Por que parece que a vida no bairro antigamente era melhor?

Você já teve a sensação de que a vida no bairro antigamente era melhor do que a dos tempos atuais?


em 20/08/2018 às 16:53 hs

Sabe, às vezes, bate aquela saudade danada aqui no peito, quando a gente se lembra dos tempos de outrora.

A cada amanhecer, o caminhar pelas ruas do bairro era algo extremamente acolhedor, afinal, as pessoas todas se saudavam, dando bom dia, acenando. Todo mundo se conhecia, e isso fazia com que um bairro fosse uma espécie de extensão da nossa própria família.

Bons tempos, onde ficávamos conversando na porta de casa, até altas horas, sem se preocupar se alguém mal-intencionado poderia nos assaltar.

Lembra quando as brincadeiras na rua eram comuns? As ruas do bairro do Imirim, por exemplo, eram extremamente vivas. Havia algo mágico em estar lá, interagindo, brincando e até mesmo brigando. Afinal de contas, que garoto ou garota, vez ou outra, não se estranhava com um colega vizinho e, como dizíamos naqueles tempos, “saíam na mão”?

Taco, bolinha de gude, pega-pega, esconde-esconde, futebol, queimada. E quando batia a sede, sempre tinha um vizinho lavando a calçada. Bebíamos a água diretamente da mangueira, e já saímos em nova disparada. Afinal, ainda precisávamos empinar pipa e andar de carrinho de rolimã e bicicleta.
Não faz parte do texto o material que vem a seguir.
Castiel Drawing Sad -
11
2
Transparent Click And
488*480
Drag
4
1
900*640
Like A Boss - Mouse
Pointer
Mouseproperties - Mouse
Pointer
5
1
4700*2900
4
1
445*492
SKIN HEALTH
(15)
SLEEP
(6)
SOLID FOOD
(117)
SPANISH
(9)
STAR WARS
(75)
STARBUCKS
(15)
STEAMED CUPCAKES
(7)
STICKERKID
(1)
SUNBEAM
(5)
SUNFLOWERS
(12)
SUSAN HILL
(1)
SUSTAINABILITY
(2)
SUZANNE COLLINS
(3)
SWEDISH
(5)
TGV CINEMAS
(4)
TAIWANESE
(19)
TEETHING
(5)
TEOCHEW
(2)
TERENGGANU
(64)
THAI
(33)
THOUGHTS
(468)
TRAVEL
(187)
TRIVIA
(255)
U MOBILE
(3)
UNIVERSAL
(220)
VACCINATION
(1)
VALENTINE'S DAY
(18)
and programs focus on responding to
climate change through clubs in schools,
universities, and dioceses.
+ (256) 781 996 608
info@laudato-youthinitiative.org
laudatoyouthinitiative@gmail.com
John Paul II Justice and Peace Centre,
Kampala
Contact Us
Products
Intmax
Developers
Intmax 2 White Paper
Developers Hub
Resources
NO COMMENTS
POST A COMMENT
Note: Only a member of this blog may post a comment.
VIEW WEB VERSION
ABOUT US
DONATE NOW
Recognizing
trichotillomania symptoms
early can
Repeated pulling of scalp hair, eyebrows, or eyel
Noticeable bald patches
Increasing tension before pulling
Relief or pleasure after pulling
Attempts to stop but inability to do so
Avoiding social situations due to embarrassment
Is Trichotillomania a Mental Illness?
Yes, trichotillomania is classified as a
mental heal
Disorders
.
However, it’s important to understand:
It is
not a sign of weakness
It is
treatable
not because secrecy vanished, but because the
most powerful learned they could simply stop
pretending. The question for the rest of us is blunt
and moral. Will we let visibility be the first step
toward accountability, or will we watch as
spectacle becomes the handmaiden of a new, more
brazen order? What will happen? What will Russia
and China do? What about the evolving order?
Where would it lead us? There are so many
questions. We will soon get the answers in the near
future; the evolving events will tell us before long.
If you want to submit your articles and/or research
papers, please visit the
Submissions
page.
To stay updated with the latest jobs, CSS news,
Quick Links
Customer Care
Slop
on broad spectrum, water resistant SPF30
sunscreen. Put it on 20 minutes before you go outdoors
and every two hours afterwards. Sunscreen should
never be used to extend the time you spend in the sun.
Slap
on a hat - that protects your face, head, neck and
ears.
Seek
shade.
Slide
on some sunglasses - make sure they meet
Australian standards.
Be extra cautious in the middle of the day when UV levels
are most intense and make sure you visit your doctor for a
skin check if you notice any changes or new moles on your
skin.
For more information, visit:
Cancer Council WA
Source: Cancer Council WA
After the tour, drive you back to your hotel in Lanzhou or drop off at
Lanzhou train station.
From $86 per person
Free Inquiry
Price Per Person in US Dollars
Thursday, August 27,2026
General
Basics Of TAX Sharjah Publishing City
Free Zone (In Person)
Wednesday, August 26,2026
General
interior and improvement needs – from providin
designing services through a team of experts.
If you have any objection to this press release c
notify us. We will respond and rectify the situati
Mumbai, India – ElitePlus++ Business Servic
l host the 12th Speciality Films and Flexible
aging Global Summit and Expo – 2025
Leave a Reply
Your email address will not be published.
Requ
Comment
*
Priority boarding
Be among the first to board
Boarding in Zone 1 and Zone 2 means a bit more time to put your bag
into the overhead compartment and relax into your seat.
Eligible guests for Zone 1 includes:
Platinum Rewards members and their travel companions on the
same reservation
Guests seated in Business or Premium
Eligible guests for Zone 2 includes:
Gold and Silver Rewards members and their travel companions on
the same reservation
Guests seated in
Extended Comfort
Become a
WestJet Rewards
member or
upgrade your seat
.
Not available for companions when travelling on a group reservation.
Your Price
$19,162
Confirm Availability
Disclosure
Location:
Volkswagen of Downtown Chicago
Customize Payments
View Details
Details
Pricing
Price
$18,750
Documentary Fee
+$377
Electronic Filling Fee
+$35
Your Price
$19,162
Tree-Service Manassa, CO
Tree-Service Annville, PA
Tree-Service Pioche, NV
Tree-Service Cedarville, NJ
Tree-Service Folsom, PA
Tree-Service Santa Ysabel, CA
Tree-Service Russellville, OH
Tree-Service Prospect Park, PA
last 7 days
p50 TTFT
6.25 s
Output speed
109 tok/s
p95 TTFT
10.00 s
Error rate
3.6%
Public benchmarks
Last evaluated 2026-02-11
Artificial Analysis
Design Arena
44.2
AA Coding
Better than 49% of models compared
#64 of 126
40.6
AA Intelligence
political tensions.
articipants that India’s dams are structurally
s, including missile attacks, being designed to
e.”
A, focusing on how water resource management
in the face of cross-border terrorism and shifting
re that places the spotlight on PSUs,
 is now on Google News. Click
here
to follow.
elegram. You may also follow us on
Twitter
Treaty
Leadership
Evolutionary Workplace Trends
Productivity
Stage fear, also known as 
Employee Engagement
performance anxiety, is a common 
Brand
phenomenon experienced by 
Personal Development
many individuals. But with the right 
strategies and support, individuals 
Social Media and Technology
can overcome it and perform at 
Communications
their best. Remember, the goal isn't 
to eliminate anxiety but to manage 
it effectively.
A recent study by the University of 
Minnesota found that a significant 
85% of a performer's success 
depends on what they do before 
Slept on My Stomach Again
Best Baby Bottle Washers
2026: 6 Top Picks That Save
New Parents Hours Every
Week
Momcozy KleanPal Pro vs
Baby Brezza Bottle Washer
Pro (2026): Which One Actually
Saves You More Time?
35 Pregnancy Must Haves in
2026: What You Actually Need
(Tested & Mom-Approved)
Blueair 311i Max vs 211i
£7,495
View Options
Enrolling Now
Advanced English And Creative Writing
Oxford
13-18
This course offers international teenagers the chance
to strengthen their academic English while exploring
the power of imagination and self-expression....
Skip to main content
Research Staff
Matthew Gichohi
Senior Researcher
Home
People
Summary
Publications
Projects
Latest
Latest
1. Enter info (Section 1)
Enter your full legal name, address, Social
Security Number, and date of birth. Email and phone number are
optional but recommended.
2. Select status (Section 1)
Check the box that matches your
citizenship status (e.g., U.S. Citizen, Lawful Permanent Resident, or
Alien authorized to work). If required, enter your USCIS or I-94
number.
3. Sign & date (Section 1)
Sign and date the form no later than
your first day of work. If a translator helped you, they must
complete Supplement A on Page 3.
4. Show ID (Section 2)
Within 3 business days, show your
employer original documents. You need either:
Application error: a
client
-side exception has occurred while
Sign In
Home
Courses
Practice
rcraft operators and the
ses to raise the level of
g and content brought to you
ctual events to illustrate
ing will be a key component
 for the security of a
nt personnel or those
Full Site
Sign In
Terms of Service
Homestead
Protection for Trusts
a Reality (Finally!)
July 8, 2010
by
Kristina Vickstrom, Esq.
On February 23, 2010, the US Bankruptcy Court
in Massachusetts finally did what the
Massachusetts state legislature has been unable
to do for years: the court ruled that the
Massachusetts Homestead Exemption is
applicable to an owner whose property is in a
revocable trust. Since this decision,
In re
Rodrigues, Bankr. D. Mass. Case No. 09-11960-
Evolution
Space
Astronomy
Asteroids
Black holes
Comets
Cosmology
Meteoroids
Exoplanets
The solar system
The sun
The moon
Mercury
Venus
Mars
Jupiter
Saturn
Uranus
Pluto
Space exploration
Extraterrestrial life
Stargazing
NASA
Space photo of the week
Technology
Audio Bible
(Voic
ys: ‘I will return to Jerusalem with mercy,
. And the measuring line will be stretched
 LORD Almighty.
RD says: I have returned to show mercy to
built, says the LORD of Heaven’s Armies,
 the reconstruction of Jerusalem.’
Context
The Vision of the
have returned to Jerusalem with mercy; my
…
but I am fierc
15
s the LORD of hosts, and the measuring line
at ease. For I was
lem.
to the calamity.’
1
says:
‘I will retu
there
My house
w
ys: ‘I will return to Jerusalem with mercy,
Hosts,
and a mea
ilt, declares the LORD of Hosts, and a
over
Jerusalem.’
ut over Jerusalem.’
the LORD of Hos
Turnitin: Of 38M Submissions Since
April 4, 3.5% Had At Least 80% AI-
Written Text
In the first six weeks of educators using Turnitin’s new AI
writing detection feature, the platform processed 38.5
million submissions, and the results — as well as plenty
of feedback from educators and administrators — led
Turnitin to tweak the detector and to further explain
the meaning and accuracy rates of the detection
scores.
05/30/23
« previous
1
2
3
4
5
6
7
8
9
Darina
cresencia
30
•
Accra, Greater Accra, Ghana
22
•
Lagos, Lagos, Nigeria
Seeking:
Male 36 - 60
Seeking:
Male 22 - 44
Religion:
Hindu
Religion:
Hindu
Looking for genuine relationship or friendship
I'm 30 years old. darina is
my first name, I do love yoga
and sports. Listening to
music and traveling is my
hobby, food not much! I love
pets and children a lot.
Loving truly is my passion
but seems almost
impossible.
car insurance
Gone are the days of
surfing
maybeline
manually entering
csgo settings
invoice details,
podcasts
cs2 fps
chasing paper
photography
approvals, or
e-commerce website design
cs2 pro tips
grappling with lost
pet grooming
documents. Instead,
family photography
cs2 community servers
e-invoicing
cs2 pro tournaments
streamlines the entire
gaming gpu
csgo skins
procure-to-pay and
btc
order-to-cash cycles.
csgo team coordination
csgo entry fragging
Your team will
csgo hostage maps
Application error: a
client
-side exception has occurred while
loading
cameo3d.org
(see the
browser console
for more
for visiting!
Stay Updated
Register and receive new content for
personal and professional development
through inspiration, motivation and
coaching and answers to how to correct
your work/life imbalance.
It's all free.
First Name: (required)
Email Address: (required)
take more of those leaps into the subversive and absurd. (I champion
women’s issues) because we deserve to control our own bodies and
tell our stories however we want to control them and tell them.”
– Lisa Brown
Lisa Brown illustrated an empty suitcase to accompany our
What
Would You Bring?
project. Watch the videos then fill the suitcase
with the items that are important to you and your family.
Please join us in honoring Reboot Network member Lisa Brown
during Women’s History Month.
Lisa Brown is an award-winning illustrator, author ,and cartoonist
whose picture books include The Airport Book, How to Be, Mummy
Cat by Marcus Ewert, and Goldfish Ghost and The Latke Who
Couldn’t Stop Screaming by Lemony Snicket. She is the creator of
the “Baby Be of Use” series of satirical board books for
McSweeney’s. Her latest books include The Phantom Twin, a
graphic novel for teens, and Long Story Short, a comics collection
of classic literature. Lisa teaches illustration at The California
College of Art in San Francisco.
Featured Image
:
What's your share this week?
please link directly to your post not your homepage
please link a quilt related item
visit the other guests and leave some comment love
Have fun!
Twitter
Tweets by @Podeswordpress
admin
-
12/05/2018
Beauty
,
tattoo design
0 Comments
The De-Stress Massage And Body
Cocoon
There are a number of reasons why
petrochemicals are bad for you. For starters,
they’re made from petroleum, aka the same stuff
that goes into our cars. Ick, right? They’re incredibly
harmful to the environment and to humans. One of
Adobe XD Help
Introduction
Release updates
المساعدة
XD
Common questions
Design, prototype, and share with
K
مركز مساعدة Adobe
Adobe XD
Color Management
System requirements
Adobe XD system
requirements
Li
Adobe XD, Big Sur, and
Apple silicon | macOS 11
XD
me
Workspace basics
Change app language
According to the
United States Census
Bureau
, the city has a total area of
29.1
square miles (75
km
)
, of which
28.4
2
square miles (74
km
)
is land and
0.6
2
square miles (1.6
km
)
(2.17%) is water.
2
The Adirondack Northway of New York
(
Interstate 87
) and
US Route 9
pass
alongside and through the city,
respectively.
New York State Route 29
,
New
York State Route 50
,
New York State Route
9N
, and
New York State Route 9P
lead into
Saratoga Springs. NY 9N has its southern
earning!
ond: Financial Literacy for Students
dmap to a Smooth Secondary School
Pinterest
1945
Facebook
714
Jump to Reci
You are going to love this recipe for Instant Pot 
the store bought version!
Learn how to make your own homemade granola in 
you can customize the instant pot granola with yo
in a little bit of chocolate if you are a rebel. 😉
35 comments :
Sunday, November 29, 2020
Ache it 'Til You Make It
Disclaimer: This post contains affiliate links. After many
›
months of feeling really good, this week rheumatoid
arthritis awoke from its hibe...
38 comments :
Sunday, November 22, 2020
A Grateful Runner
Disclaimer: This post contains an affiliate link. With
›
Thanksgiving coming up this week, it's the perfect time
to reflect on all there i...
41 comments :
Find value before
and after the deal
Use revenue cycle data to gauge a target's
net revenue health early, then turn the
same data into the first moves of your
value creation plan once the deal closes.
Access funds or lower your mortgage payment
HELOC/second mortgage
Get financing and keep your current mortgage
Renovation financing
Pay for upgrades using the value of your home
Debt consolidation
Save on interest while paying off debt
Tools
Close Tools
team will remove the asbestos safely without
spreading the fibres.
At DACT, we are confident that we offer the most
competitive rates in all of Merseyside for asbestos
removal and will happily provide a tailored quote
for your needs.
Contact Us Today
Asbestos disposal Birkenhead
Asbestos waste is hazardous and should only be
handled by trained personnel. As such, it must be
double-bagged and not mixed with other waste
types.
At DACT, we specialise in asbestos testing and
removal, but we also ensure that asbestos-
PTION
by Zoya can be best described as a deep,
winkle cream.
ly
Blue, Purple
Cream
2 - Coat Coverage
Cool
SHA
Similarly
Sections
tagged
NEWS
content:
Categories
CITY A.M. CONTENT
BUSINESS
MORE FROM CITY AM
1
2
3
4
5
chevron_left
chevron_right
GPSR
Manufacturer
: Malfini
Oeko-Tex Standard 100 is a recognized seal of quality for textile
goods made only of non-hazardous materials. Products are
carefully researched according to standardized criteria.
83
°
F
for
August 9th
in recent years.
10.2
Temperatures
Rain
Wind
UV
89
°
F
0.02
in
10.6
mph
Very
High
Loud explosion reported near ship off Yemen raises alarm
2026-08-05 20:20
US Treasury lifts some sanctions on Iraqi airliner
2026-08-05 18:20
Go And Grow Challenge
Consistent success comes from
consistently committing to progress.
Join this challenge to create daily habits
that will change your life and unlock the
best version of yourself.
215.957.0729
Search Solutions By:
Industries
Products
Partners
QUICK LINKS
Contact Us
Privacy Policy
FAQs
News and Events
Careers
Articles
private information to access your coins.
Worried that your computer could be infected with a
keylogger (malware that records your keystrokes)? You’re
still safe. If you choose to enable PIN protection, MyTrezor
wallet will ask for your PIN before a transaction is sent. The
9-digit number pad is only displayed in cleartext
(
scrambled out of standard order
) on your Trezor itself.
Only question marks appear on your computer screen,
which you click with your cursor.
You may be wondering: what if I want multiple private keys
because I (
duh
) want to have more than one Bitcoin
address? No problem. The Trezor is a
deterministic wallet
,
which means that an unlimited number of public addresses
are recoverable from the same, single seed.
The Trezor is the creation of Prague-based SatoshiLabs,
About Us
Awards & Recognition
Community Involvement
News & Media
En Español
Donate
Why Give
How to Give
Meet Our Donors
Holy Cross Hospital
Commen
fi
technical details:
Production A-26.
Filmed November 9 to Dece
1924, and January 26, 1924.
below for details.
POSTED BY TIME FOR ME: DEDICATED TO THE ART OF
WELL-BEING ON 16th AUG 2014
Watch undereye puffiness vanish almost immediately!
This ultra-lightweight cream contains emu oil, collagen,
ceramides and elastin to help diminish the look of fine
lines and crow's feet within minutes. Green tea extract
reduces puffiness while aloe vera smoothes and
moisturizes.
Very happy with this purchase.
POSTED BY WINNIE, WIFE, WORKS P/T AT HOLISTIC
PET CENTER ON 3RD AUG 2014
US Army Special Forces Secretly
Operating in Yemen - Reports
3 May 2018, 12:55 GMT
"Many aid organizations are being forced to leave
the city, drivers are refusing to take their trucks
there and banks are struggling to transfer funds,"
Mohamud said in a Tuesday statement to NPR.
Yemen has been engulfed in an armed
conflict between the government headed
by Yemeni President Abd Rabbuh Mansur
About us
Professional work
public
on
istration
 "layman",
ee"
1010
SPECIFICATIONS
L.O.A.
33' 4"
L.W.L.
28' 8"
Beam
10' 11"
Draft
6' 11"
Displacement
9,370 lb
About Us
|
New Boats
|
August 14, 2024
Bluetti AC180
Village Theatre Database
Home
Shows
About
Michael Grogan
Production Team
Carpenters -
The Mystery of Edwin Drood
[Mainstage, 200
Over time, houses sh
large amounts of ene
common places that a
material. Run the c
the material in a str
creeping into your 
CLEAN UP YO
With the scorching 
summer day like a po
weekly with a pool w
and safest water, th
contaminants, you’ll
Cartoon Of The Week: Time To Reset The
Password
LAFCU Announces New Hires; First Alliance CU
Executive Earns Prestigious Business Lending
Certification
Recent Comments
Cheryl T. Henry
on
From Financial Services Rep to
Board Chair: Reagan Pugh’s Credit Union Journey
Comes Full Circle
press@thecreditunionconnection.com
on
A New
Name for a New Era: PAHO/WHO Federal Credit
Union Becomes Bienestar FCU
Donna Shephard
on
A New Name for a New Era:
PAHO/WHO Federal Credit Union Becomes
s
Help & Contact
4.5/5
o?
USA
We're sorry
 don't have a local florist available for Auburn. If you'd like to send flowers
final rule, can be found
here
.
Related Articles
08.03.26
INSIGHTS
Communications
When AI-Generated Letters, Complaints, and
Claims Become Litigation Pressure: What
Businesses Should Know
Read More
E quando acabava o café ou o açúcar, não havia cerimônia: era só chamar na casa do lado, a Dona Maria ou a Dona Sônia, que prontamente emprestava uma xícara de pó de café.

E as árvores eram muito mais presentes, fazendo aquela sombrinha reconfortante quando estava aquele sol escaldante. Sem contar que também serviam como brinquedo para as crianças que escalavam seus galhos.

O tempo passou, a “evolução” criou um novo cenário. Se antes, para conversar com nossos amigos e vizinhos, quando não íamos encontrá-los em suas casas, na praça ou nas festas populares ( como as inesquecíveis Quermesses) no máximo telefonávamos, hoje em dia a tecnologia é o “carro-chefe” da comunicação, e a internet parece dominar a interação.

Como diz uma frase do grupo musical Inquérito: “As pessoas só se falam por e-mail, a convivência é um anexo que não veio”. O olho no olho foi trocado pelas telas, redes sociais e aplicativos de bate papo.

As brincadeiras de rua, vez ou outra, “ainda respiram” em algumas poucas ruas. A maioria das crianças fica “protegida” em casa, “presas” em seus modernos smartphones e entretidas em videogames de última geração. Parece também que hoje temos menos tempo (ou será que não sabemos aproveitá-lo como antes?).

Além disso, a falta de segurança mudou a nossa forma de nos relacionarmos com o bairro. Será que com a “evolução” a violência também progrediu? Novos tempos, novos valores?

O popular desfile de fanfarra, já não se vê. O que vemos e ouvimos, (na verdade, somos obrigados a ouvir), são carros equipados com poderosos sistemas de som em volume máximo com “música” de gosto, no mínimo, questionável.

É impossível não se sentir um tanto quanto saudosista, ao comparar como era nosso bairro antes e como ele é agora, não é mesmo?

Por mais que hoje tenhamos facilidades que antigamente, sequer pensávamos que poderiam existir, muita gente que viveu em outra época carrega consigo um sentimento de que naquele tempo era melhor.

E você, o que pensa a respeito? Conte pra nós!